L'ONU vient de publier son rapport annuel sur la sécurité alimentaire, le SOFI 2026 (The State of Food Security and Nutrition in the World), co-publié par cinq agences : FAO, FIDA, PAM, OMS et UNICEF.

Pour la troisième année consécutive, la faim chronique recule. En 2025, elle touche 7,8% de l'humanité, soit 645 millions de personnes. 14 millions de moins en un an et 43 millions de moins qu'en 2022. Une bonne nouvelle.

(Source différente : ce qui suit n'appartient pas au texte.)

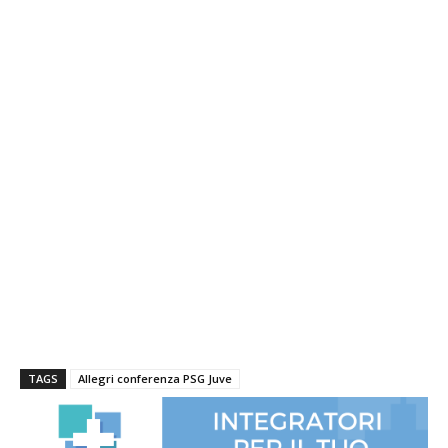
TAGS
Allegri conferenza PSG Juve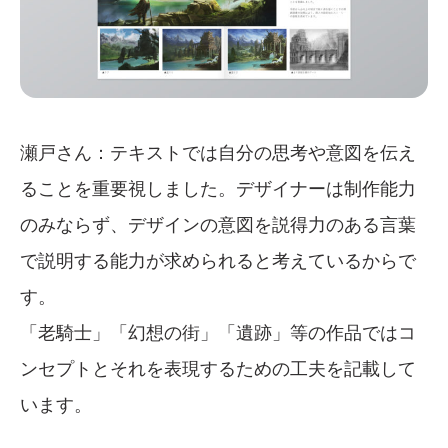
瀬戸さん：テキストでは自分の思考や意図を伝え
ることを重要視しました。デザイナーは制作能力
のみならず、デザインの意図を説得力のある言葉
で説明する能力が求められると考えているからで
す。
「老騎士」「幻想の街」「遺跡」等の作品ではコ
ンセプトとそれを表現するための工夫を記載して
います。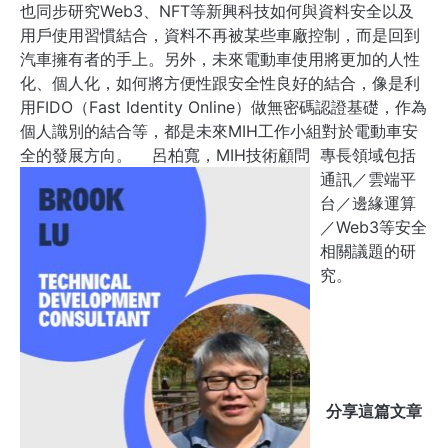
也同步研究Web3、NFT等新興科技如何與資料安全以及
用戶使用習慣結合，資料不再被某些車廠控制，而是回到
汽車擁有者的手上。
另外，未來電動車使用將更加的人性
化、個人化，如何將方便性跟安全性良好的結合，像是利
用FIDO（Fast Identity Online）做無密碼認證基礎，作為
個人識別的結合等，都是未來MIH工作小組對於電動車安
全的發展方向。
呂柏寬，MIH技術顧問
專長領域包括
通訊
／
雲端平
台／邊緣運算
／Web3等安全
相關議題的研
究。
分享這篇文章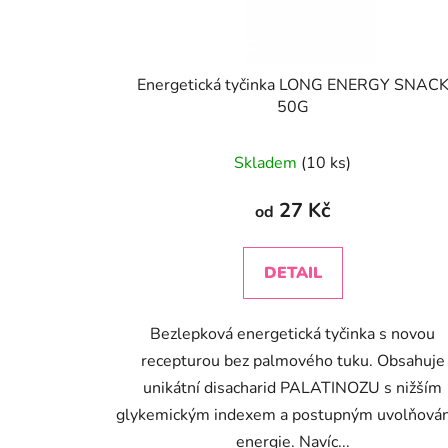
Energetická tyčinka LONG ENERGY SNAC
50G
Průměrné
Skladem
(10 ks)
hodnocení
produktu
27 Kč
od
je
4,0
DETAIL
z
5
Bezlepková energetická tyčinka s novou
hvězdiček.
recepturou bez palmového tuku. Obsahuje
unikátní disacharid PALATINOZU s nižším
glykemickým indexem a postupným uvolňová
energie. Navíc...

Elle prouve que la faim n'est pas une fatalité.

Mais le même rapport chiffre déjà l'échec : entre 510 et 520 millions d'êtres humains souffriront encore de la faim en 2030, date à laquelle l'objectif « Faim zéro », inscrit en 2015 parmi les Objectifs de développement durable de l'ONU, devait être atteint.

📊 Conclusion principale : Le progrès existe, mais il reste réservé à ceux qui disposent des politiques, des revenus et des infrastructures capables de le transformer en repas. La moyenne mondiale raconte une histoire incomplète.
Référence principale : FAO, FIDA, OMS, PAM & UNICEF. The State of Food Security and Nutrition in the World 2026. Rome, FAO. DOI / FAO Open Knowledge
📊 Évolution de la faim chronique dans le monde (2019–2025)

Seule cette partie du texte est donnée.